Keputusan ini bukanlah sekadar pilihan teknis, tetapi sebuah manifestasi dari kearifan lokal yang telah mengakar kuat. Seperti yang pernah saya catat dari leluhur kami: "Mbah buyut kami tahu cara mengambil ikan tanpa membuat laut sakit. Nelayan Bandaran harus bisa berbicara dengan laut. Itu yang selalu dituturkan kepada kami, untuk selalu diwariskan/ diajarkan ke anak-anak kami." Pernyataan ini menunjukkan betapa dalamnya akar kearifan lokal yang masih dipegang teguh oleh masyarakat setempat. Sejak awal berdirinya komunitas nelayan di sini  (bahkan sebelum  kemerdekaan) hingga era digital yang penuh dengan tawaran modern, Nelayan Bandaran tetap berpegang teguh pada metode tradisional mereka. Alasannya historis dan ekologis: alat tangkap seperti jongrang dikenal merusak terumbu karang, menyapu bersih biota laut, dan tidak selektif. Nelayan Bandaran memahami bahwa keberlanjutan sumber daya laut adalah kunci kelangsungan hidup mereka. Mereka tidak hanya memandang laut sebagai ladang rezeki, tetapi sebagai "ibu" yang harus dijaga. Penggunaan alat tangkap tradisional adalah sebuah pakta tak tertulis antara manusia dan alam, memastikan bahwa generasi mendatang akan tetap bisa menikmati kekayaan laut yang sama.
Keberlanjutan Identitas dan Kebanggaan
Profesi nelayan di Dusun Bandaran tidak hanya sebatas mata pencaharian; itu adalah identitas. Menggunakan alat tangkap tradisional adalah cara mereka menjaga kebanggaan dan koneksi spiritual dengan leluhur mereka. Ini adalah bukti bahwa nilai-nilai seperti kesabaran, kerja keras, dan harmoni dengan alam lebih berharga daripada keuntungan sesaat. Mereka menunjukkan kepada dunia bahwa menjadi nelayan sejati adalah tentang menjaga keseimbangan, bukan mengeksploitasi.

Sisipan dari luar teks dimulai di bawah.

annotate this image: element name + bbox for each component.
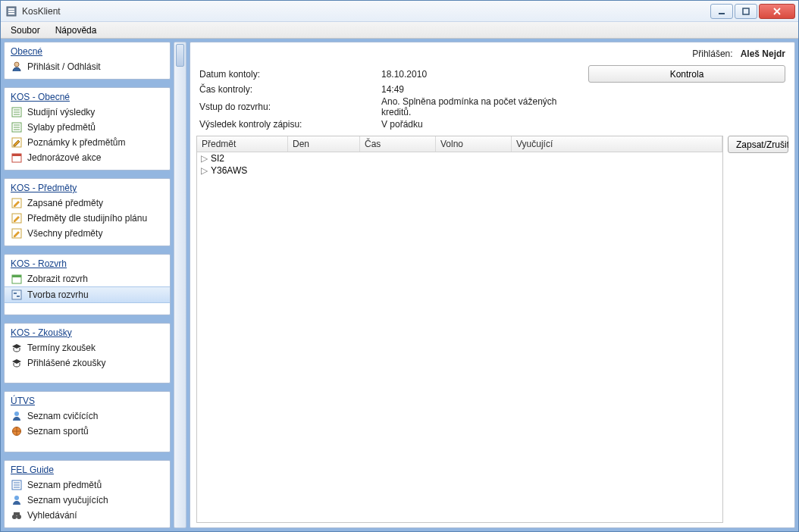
nav-item-zobrazit-rozvrh[interactable]: Zobrazit rozvrh xyxy=(5,271,170,286)
person-icon xyxy=(11,494,23,506)
nav-item-seznam-predmetu[interactable]: Seznam předmětů xyxy=(5,477,170,493)
nav-item-label: Seznam cvičících xyxy=(27,411,98,421)
col-predmet[interactable]: Předmět xyxy=(197,136,288,152)
nav-item-zapsane[interactable]: Zapsané předměty xyxy=(5,196,170,211)
nav-item-label: Přihlášené zkoušky xyxy=(27,358,105,368)
person-icon xyxy=(11,61,23,73)
table-header: Předmět Den Čas Volno Vyučující xyxy=(197,136,722,152)
subjects-table: Předmět Den Čas Volno Vyučující ▷ SI2 ▷ xyxy=(196,136,723,523)
nav-item-vsechny[interactable]: Všechny předměty xyxy=(5,226,170,241)
nav-item-vyhledavani[interactable]: Vyhledávání xyxy=(5,508,170,523)
sidebar-scrollbar[interactable] xyxy=(174,42,186,528)
sidebar: Obecné Přihlásit / Odhlásit KOS - Obecné… xyxy=(4,42,171,528)
nav-item-label: Předměty dle studijního plánu xyxy=(27,213,147,224)
svg-rect-14 xyxy=(12,290,21,299)
nav-item-label: Termíny zkoušek xyxy=(27,343,96,353)
menubar: Soubor Nápověda xyxy=(1,22,798,39)
nav-title[interactable]: FEL Guide xyxy=(5,461,170,477)
nav-item-sporty[interactable]: Seznam sportů xyxy=(5,424,170,439)
nav-item-sylaby[interactable]: Sylaby předmětů xyxy=(5,120,170,135)
nav-group-obecne: Obecné Přihlásit / Odhlásit xyxy=(4,42,171,80)
nav-item-poznamky[interactable]: Poznámky k předmětům xyxy=(5,135,170,150)
note-edit-icon xyxy=(11,227,23,239)
svg-rect-8 xyxy=(12,154,21,156)
titlebar: KosKlient xyxy=(1,1,798,22)
nav-item-seznam-vyucujicich[interactable]: Seznam vyučujících xyxy=(5,493,170,508)
nav-item-cvicici[interactable]: Seznam cvičících xyxy=(5,408,170,424)
grad-cap-icon xyxy=(11,342,23,354)
nav-item-jednorazove[interactable]: Jednorázové akce xyxy=(5,150,170,165)
calendar-icon xyxy=(11,152,23,164)
nav-title[interactable]: KOS - Obecné xyxy=(5,88,170,105)
svg-point-20 xyxy=(14,496,19,500)
nav-group-utvs: ÚTVS Seznam cvičících Seznam sportů xyxy=(4,391,171,452)
nav-group-fel-guide: FEL Guide Seznam předmětů Seznam vyučují… xyxy=(4,460,171,528)
expander-icon[interactable]: ▷ xyxy=(197,153,211,164)
nav-title[interactable]: ÚTVS xyxy=(5,392,170,408)
login-user: Aleš Nejdr xyxy=(741,49,785,59)
scrollbar-thumb[interactable] xyxy=(176,44,184,67)
note-edit-icon xyxy=(11,212,23,224)
nav-item-label: Přihlásit / Odhlásit xyxy=(27,61,101,72)
label-vstup: Vstup do rozvrhu: xyxy=(199,102,381,112)
login-status: Přihlášen: Aleš Nejdr xyxy=(196,47,788,65)
nav-item-studijni-vysledky[interactable]: Studijní výsledky xyxy=(5,105,170,120)
col-cas[interactable]: Čas xyxy=(360,136,436,152)
cell-predmet: Y36AWS xyxy=(211,165,302,176)
grad-cap-icon xyxy=(11,357,23,369)
svg-rect-23 xyxy=(14,512,20,515)
close-button[interactable] xyxy=(759,4,795,19)
col-den[interactable]: Den xyxy=(288,136,360,152)
nav-group-kos-rozvrh: KOS - Rozvrh Zobrazit rozvrh Tvorba rozv… xyxy=(4,254,171,315)
table-row[interactable]: ▷ Y36AWS xyxy=(197,164,722,177)
main-panel: Přihlášen: Aleš Nejdr Datum kontoly: 18.… xyxy=(190,42,795,528)
schedule-icon xyxy=(11,289,23,301)
list-icon xyxy=(11,479,23,491)
col-vyucujici[interactable]: Vyučující xyxy=(512,136,722,152)
table-actions: Zapsat/Zrušit xyxy=(728,136,788,523)
nav-item-tvorba-rozvrhu[interactable]: Tvorba rozvrhu xyxy=(5,286,170,303)
nav-item-prihlasene[interactable]: Přihlášené zkoušky xyxy=(5,355,170,371)
svg-point-17 xyxy=(14,412,19,416)
nav-item-label: Seznam předmětů xyxy=(27,480,102,490)
svg-rect-1 xyxy=(719,13,725,14)
login-label: Přihlášen: xyxy=(692,49,732,59)
table-row[interactable]: ▷ SI2 xyxy=(197,152,722,164)
nav-item-label: Seznam sportů xyxy=(27,426,89,437)
nav-title[interactable]: KOS - Rozvrh xyxy=(5,255,170,271)
nav-title[interactable]: KOS - Zkoušky xyxy=(5,324,170,340)
maximize-button[interactable] xyxy=(735,4,757,19)
svg-point-3 xyxy=(14,62,19,67)
note-edit-icon xyxy=(11,136,23,149)
value-datum: 18.10.2010 xyxy=(381,69,588,80)
svg-rect-16 xyxy=(17,296,20,297)
svg-rect-15 xyxy=(14,293,17,294)
minimize-button[interactable] xyxy=(710,4,733,19)
kontrola-button[interactable]: Kontrola xyxy=(588,65,785,83)
nav-item-terminy[interactable]: Termíny zkoušek xyxy=(5,340,170,355)
menu-file[interactable]: Soubor xyxy=(4,23,47,38)
nav-group-kos-predmety: KOS - Předměty Zapsané předměty Předměty… xyxy=(4,178,171,246)
nav-item-label: Seznam vyučujících xyxy=(27,495,108,505)
col-volno[interactable]: Volno xyxy=(436,136,512,152)
nav-group-kos-zkousky: KOS - Zkoušky Termíny zkoušek Přihlášené… xyxy=(4,323,171,384)
nav-group-kos-obecne: KOS - Obecné Studijní výsledky Sylaby př… xyxy=(4,87,171,171)
note-edit-icon xyxy=(11,197,23,209)
zapsat-zrusit-button[interactable]: Zapsat/Zrušit xyxy=(728,136,788,153)
nav-item-login[interactable]: Přihlásit / Odhlásit xyxy=(5,59,170,74)
label-datum: Datum kontoly: xyxy=(199,69,381,80)
nav-item-dle-planu[interactable]: Předměty dle studijního plánu xyxy=(5,211,170,226)
label-vysledek: Výsledek kontroly zápisu: xyxy=(199,119,381,130)
label-cas: Čas kontroly: xyxy=(199,84,381,95)
expander-icon[interactable]: ▷ xyxy=(197,165,211,176)
nav-item-label: Vyhledávání xyxy=(27,510,77,521)
calendar-icon xyxy=(11,273,23,285)
cell-predmet: SI2 xyxy=(211,153,302,164)
menu-help[interactable]: Nápověda xyxy=(49,23,104,38)
nav-title[interactable]: Obecné xyxy=(5,42,170,59)
list-icon xyxy=(11,106,23,118)
nav-title[interactable]: KOS - Předměty xyxy=(5,179,170,196)
nav-item-label: Zobrazit rozvrh xyxy=(27,274,88,284)
nav-item-label: Jednorázové akce xyxy=(27,152,101,163)
value-cas: 14:49 xyxy=(381,84,588,95)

Kisah Dusun Bandaran adalah sebuah studi kasus yang luar biasa dalam sejarah konservasi. Di saat banyak tempat lain menyerah pada tekanan ekonomi dan beralih ke metode yang merusak, Nelayan Bandaran memilih jalan yang lebih sulit namun bermakna. Mereka membuktikan bahwa tradisi, ketika dipegang teguh, bukan hanya peninggalan masa lalu, melainkan sebuah kekuatan yang relevan dan esensial untuk masa depan.
Karnaval Kemerdekaan, dalam konteks sejarah, berfungsi sebagai media pendidikan publik yang efektif. Ini adalah panggung di mana sejarah lokal tidak hanya diceritakan, tetapi juga dirayakan. Masyarakat dapat secara langsung melihat dan merasakan narasi perjuangan, keberanian, dan identitas budaya. Kemenangan Dusun Bandaran menjadi catatan penting dalam arsip sejarah lokal Probolinggo. Selain itu, perjuangan mereka menghadapi abrasi pantai menjadi pengingat bahwa masalah lingkungan seperti ini bukan hanya tanggung jawab nelayan saja, melainkan menuntut kepedulian setiap komponen bangsa. Dalam upaya sederhana namun bermakna, masyarakat Bandaran menunjukkan inisiatif dengan memasang ban bekas sebagai penahan gelombang, sebuah strategi adaptif yang mencerminkan kegigihan mereka dalam menjaga "rumah" mereka.
Kolaborasi Historis dalam Pelestarian Laut
Dalam siklus historis komunitas nelayan, kolaborasi dengan otoritas eksternal sering kali menjadi kunci keberlanjutan. Di Dusun Bandaran, hal ini terwujud dalam sebuah diskusi penting yang berlangsung di Pantai Bandaran, bertepatan dengan perayaan adat Petik Laut. Pertemuan ini menghadirkan perwakilan dari Dinas Kelautan dan Perikanan (DKP) Kabupaten Probolinggo dan Pol Airud Probolinggo, sebuah momen yang mencerminkan komitmen bersama antara masyarakat adat dan institusi negara.